● **ACTIVITY**: Taking each line of the records in turn, count those containing "специалисты" and report only the number.

● **LISTED ENTRIES**:

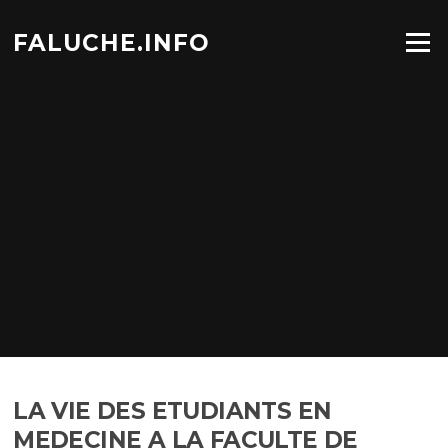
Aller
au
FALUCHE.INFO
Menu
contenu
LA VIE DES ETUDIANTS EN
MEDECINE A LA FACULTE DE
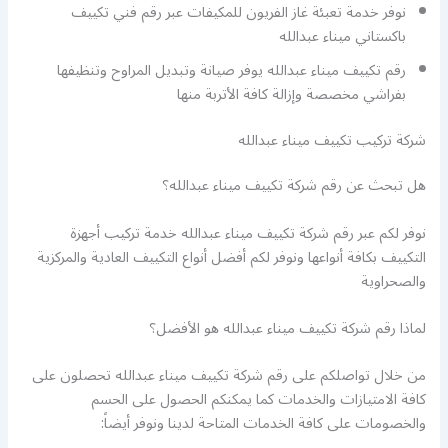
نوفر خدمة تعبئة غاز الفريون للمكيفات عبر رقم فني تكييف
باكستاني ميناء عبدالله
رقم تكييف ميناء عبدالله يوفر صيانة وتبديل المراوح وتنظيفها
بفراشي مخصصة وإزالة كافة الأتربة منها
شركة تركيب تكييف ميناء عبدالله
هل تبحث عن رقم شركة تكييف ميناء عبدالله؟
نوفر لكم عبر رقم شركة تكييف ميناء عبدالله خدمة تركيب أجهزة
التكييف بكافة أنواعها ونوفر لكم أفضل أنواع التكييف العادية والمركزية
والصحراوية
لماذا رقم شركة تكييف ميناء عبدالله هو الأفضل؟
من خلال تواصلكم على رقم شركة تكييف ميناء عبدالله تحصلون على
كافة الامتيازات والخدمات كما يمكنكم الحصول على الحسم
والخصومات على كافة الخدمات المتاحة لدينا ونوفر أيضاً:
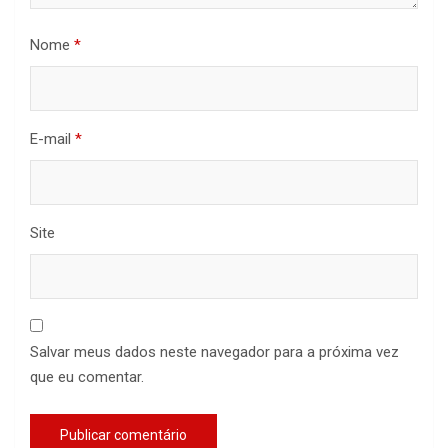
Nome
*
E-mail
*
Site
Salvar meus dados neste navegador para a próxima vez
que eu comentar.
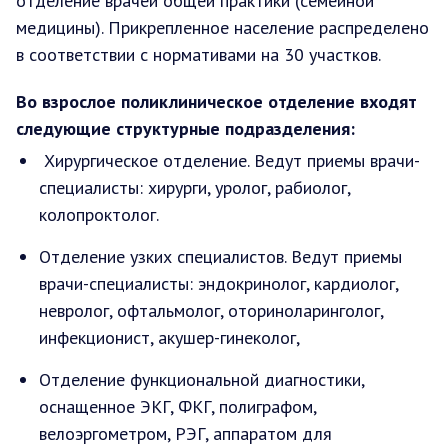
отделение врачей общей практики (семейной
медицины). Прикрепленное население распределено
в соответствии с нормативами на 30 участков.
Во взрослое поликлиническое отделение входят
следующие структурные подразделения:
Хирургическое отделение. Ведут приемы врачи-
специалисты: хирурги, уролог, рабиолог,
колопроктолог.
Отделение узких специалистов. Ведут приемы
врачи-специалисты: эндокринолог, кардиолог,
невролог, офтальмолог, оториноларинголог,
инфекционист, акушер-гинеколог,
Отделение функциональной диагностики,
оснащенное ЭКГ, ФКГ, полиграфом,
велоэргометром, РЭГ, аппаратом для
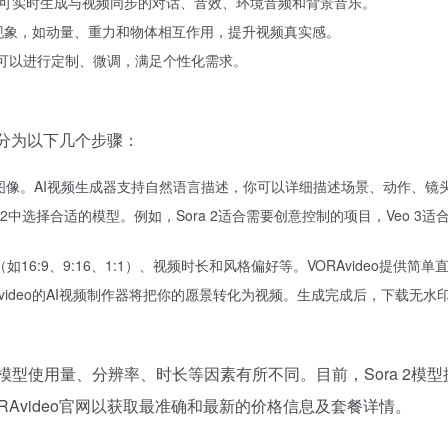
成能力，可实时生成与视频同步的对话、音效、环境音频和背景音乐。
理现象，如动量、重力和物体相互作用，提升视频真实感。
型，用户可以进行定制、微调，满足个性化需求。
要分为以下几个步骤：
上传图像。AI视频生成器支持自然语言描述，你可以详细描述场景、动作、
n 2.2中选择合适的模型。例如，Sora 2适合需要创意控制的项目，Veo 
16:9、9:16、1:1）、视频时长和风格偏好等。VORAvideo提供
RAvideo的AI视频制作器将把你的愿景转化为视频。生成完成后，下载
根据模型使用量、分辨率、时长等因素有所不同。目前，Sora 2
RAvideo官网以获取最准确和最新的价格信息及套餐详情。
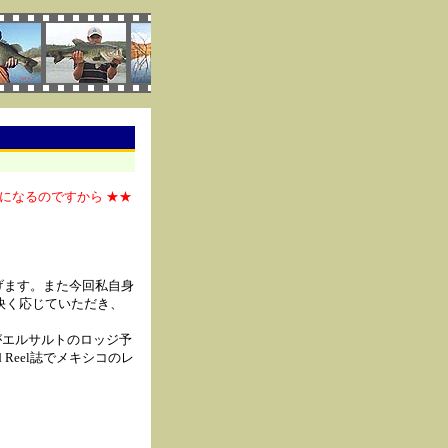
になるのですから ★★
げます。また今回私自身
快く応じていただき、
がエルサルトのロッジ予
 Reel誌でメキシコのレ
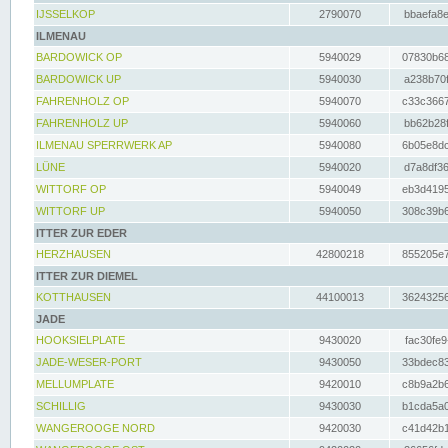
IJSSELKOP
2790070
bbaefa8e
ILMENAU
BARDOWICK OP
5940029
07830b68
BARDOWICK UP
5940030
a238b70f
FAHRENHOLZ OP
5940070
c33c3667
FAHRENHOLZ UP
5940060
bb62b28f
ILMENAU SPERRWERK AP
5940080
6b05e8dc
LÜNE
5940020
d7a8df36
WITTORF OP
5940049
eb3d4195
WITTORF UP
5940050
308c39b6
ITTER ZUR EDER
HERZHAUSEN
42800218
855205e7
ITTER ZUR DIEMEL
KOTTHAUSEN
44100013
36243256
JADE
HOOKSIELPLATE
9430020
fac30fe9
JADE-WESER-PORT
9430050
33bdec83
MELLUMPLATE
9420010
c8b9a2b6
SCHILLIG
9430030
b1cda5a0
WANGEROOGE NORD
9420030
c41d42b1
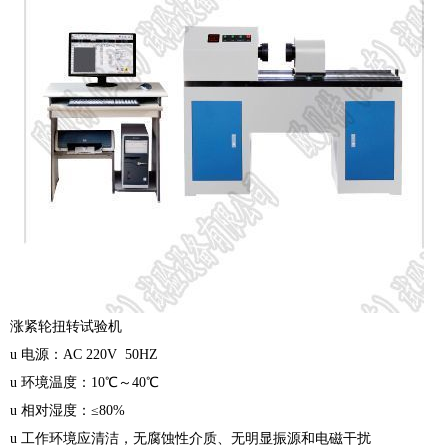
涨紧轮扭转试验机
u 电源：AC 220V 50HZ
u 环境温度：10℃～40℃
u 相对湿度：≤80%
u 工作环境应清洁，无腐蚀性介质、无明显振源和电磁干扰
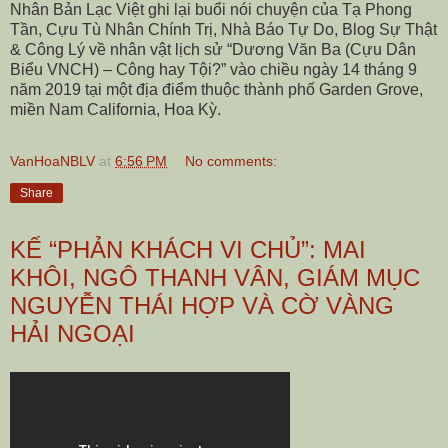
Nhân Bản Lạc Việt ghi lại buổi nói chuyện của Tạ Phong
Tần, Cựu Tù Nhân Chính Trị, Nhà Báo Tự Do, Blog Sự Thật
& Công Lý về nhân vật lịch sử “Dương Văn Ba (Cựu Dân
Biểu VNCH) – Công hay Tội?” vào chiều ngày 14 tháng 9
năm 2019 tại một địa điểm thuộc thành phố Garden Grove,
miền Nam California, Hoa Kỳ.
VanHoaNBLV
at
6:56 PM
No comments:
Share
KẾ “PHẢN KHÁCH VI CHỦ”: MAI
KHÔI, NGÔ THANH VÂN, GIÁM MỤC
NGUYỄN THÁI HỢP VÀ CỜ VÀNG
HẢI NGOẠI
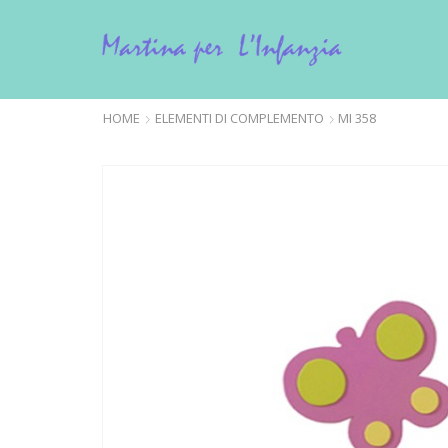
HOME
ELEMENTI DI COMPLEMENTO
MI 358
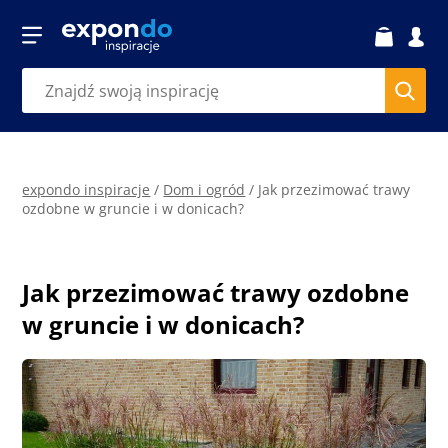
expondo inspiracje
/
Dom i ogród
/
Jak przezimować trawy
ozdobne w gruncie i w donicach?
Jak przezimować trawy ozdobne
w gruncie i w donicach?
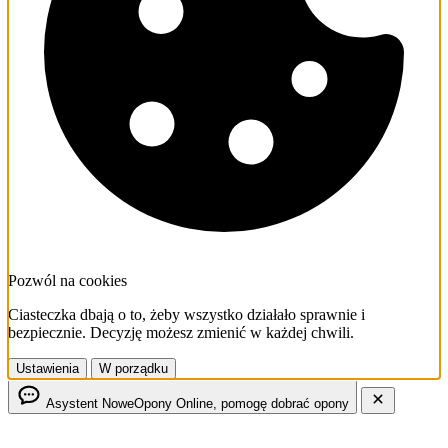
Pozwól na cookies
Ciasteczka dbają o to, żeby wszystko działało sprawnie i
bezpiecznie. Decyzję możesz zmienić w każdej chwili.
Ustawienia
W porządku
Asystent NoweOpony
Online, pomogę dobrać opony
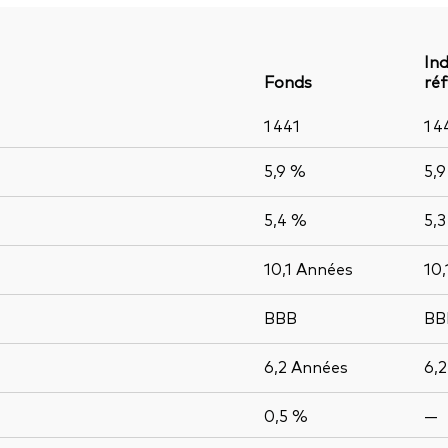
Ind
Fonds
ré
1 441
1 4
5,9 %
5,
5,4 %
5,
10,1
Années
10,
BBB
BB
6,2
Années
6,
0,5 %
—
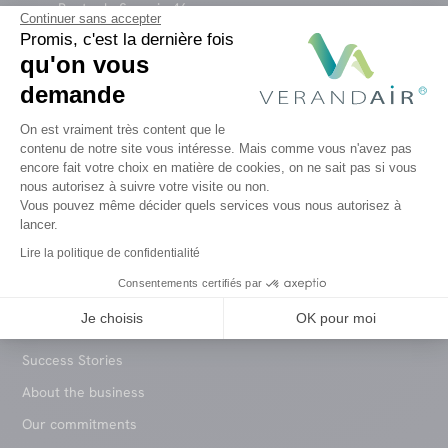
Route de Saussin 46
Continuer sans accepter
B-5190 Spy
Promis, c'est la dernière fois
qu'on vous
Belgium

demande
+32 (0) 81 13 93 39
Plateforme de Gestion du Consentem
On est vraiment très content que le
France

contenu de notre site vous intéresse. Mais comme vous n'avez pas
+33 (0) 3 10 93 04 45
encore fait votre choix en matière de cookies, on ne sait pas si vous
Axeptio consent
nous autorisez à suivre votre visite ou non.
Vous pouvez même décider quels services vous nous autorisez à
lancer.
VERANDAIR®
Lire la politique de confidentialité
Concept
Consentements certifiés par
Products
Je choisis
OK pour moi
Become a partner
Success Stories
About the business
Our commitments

● **COMPLETED TASK**: 2